→ Problem:
Nothing but an exact copy of the records below counts as the answer.

☆ ☆ ☆ ☆ ☆ ☆ ☆

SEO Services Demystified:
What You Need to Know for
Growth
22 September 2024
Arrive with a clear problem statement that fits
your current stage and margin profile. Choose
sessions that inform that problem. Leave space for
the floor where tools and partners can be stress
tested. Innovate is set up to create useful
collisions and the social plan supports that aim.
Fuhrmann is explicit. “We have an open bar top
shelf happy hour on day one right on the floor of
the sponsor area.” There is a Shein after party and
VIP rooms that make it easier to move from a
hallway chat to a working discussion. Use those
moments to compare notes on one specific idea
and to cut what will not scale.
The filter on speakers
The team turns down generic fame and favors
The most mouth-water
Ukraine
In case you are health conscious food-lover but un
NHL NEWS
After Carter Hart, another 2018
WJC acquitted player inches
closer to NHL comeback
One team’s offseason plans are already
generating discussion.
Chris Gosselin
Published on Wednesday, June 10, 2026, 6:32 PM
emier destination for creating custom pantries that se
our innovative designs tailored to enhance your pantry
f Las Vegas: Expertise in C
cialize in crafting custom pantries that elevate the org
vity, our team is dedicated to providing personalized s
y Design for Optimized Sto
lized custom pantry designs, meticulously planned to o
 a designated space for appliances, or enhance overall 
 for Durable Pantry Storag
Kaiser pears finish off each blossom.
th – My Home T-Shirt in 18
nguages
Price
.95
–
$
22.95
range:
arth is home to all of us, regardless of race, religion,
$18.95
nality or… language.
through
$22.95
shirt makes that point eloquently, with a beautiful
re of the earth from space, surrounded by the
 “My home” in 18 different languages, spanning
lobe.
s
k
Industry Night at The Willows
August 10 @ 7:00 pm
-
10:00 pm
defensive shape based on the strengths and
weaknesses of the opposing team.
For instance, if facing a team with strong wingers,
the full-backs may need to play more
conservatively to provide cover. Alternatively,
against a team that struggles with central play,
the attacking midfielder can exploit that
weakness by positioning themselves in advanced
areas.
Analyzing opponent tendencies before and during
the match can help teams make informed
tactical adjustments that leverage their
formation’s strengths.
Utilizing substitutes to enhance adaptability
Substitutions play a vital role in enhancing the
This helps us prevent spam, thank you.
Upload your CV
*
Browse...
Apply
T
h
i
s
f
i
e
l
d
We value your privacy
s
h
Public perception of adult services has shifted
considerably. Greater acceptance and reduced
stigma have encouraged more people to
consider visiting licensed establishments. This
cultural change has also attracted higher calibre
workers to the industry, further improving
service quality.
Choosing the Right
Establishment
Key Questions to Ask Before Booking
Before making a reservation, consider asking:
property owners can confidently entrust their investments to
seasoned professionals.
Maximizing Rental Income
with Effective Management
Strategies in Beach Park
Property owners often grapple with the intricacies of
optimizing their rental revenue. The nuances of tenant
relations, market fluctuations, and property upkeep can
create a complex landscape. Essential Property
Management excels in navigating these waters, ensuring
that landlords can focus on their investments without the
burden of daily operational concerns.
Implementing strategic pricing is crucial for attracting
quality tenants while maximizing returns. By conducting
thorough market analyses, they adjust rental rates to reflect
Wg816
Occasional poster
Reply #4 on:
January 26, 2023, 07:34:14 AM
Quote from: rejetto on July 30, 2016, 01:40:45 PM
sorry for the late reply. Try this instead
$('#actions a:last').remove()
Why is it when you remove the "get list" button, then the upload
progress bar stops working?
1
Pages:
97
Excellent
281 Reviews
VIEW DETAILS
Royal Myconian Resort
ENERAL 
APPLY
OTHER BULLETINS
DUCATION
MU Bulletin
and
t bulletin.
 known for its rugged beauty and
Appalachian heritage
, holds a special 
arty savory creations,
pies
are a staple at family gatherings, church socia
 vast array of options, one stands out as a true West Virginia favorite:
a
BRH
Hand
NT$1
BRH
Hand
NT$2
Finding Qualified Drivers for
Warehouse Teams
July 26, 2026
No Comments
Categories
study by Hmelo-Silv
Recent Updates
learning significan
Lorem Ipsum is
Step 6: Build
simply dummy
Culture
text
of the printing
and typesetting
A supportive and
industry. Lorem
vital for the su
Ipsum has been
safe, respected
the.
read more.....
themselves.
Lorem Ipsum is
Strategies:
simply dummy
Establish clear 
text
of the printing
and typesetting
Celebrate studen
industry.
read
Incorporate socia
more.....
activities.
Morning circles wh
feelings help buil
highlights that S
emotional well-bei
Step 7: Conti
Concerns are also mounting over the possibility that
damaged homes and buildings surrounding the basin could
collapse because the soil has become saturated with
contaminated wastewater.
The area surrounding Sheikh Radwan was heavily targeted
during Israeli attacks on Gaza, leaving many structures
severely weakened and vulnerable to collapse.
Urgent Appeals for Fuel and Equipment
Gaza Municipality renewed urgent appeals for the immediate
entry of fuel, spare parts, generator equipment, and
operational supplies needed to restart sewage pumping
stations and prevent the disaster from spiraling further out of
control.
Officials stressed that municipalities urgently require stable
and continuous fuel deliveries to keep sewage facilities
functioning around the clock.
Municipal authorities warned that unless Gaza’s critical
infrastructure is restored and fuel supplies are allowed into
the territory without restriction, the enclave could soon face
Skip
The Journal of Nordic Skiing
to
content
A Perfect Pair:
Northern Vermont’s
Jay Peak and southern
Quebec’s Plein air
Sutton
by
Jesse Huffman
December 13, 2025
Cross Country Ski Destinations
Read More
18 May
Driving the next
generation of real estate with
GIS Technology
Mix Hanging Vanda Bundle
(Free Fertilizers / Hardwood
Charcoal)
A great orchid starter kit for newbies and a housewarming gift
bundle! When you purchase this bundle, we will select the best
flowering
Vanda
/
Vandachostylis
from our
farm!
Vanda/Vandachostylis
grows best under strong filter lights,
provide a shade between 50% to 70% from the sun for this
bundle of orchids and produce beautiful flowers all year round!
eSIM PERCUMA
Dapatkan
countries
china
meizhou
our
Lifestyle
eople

☆ ☆ ☆ ☆ ☆ ☆ ☆

→ Written response:
SEO Services Demystified:
What You Need to Know for
Growth
22 September 2024
Arrive with a clear problem statement that fits
your current stage and margin profile. Choose
sessions that inform that problem. Leave space for
the floor where tools and partners can be stress
tested. Innovate is set up to create useful
collisions and the social plan supports that aim.
Fuhrmann is explicit. “We have an open bar top
shelf happy hour on day one right on the floor of
the sponsor area.” There is a Shein after party and
VIP rooms that make it easier to move from a
hallway chat to a working discussion. Use those
moments to compare notes on one specific idea
and to cut what will not scale.
The filter on speakers
The team turns down generic fame and favors
The most mouth-water
Ukraine
In case you are health conscious food-lover but un
NHL NEWS
After Carter Hart, another 2018
WJC acquitted player inches
closer to NHL comeback
One team’s offseason plans are already
generating discussion.
Chris Gosselin
Published on Wednesday, June 10, 2026, 6:32 PM
emier destination for creating custom pantries that se
our innovative designs tailored to enhance your pantry
f Las Vegas: Expertise in C
cialize in crafting custom pantries that elevate the org
vity, our team is dedicated to providing personalized s
y Design for Optimized Sto
lized custom pantry designs, meticulously planned to o
 a designated space for appliances, or enhance overall 
 for Durable Pantry Storag
Kaiser pears finish off each blossom.
th – My Home T-Shirt in 18
nguages
Price
.95
–
$
22.95
range:
arth is home to all of us, regardless of race, religion,
$18.95
nality or… language.
through
$22.95
shirt makes that point eloquently, with a beautiful
re of the earth from space, surrounded by the
 “My home” in 18 different languages, spanning
lobe.
s
k
Industry Night at The Willows
August 10 @ 7:00 pm
-
10:00 pm
defensive shape based on the strengths and
weaknesses of the opposing team.
For instance, if facing a team with strong wingers,
the full-backs may need to play more
conservatively to provide cover. Alternatively,
against a team that struggles with central play,
the attacking midfielder can exploit that
weakness by positioning themselves in advanced
areas.
Analyzing opponent tendencies before and during
the match can help teams make informed
tactical adjustments that leverage their
formation’s strengths.
Utilizing substitutes to enhance adaptability
Substitutions play a vital role in enhancing the
This helps us prevent spam, thank you.
Upload your CV
*
Browse...
Apply
T
h
i
s
f
i
e
l
d
We value your privacy
s
h
Public perception of adult services has shifted
considerably. Greater acceptance and reduced
stigma have encouraged more people to
consider visiting licensed establishments. This
cultural change has also attracted higher calibre
workers to the industry, further improving
service quality.
Choosing the Right
Establishment
Key Questions to Ask Before Booking
Before making a reservation, consider asking:
property owners can confidently entrust their investments to
seasoned professionals.
Maximizing Rental Income
with Effective Management
Strategies in Beach Park
Property owners often grapple with the intricacies of
optimizing their rental revenue. The nuances of tenant
relations, market fluctuations, and property upkeep can
create a complex landscape. Essential Property
Management excels in navigating these waters, ensuring
that landlords can focus on their investments without the
burden of daily operational concerns.
Implementing strategic pricing is crucial for attracting
quality tenants while maximizing returns. By conducting
thorough market analyses, they adjust rental rates to reflect
Wg816
Occasional poster
Reply #4 on:
January 26, 2023, 07:34:14 AM
Quote from: rejetto on July 30, 2016, 01:40:45 PM
sorry for the late reply. Try this instead
$('#actions a:last').remove()
Why is it when you remove the "get list" button, then the upload
progress bar stops working?
1
Pages:
97
Excellent
281 Reviews
VIEW DETAILS
Royal Myconian Resort
ENERAL 
APPLY
OTHER BULLETINS
DUCATION
MU Bulletin
and
t bulletin.
 known for its rugged beauty and
Appalachian heritage
, holds a special 
arty savory creations,
pies
are a staple at family gatherings, church socia
 vast array of options, one stands out as a true West Virginia favorite:
a
BRH
Hand
NT$1
BRH
Hand
NT$2
Finding Qualified Drivers for
Warehouse Teams
July 26, 2026
No Comments
Categories
study by Hmelo-Silv
Recent Updates
learning significan
Lorem Ipsum is
Step 6: Build
simply dummy
Culture
text
of the printing
and typesetting
A supportive and
industry. Lorem
vital for the su
Ipsum has been
safe, respected
the.
read more.....
themselves.
Lorem Ipsum is
Strategies:
simply dummy
Establish clear 
text
of the printing
and typesetting
Celebrate studen
industry.
read
Incorporate socia
more.....
activities.
Morning circles wh
feelings help buil
highlights that S
emotional well-bei
Step 7: Conti
Concerns are also mounting over the possibility that
damaged homes and buildings surrounding the basin could
collapse because the soil has become saturated with
contaminated wastewater.
The area surrounding Sheikh Radwan was heavily targeted
during Israeli attacks on Gaza, leaving many structures
severely weakened and vulnerable to collapse.
Urgent Appeals for Fuel and Equipment
Gaza Municipality renewed urgent appeals for the immediate
entry of fuel, spare parts, generator equipment, and
operational supplies needed to restart sewage pumping
stations and prevent the disaster from spiraling further out of
control.
Officials stressed that municipalities urgently require stable
and continuous fuel deliveries to keep sewage facilities
functioning around the clock.
Municipal authorities warned that unless Gaza’s critical
infrastructure is restored and fuel supplies are allowed into
the territory without restriction, the enclave could soon face
Skip
The Journal of Nordic Skiing
to
content
A Perfect Pair:
Northern Vermont’s
Jay Peak and southern
Quebec’s Plein air
Sutton
by
Jesse Huffman
December 13, 2025
Cross Country Ski Destinations
Read More
18 May
Driving the next
generation of real estate with
GIS Technology
Mix Hanging Vanda Bundle
(Free Fertilizers / Hardwood
Charcoal)
A great orchid starter kit for newbies and a housewarming gift
bundle! When you purchase this bundle, we will select the best
flowering
Vanda
/
Vandachostylis
from our
farm!
Vanda/Vandachostylis
grows best under strong filter lights,
provide a shade between 50% to 70% from the sun for this
bundle of orchids and produce beautiful flowers all year round!
eSIM PERCUMA
Dapatkan
countries
china
meizhou
our
Lifestyle
eople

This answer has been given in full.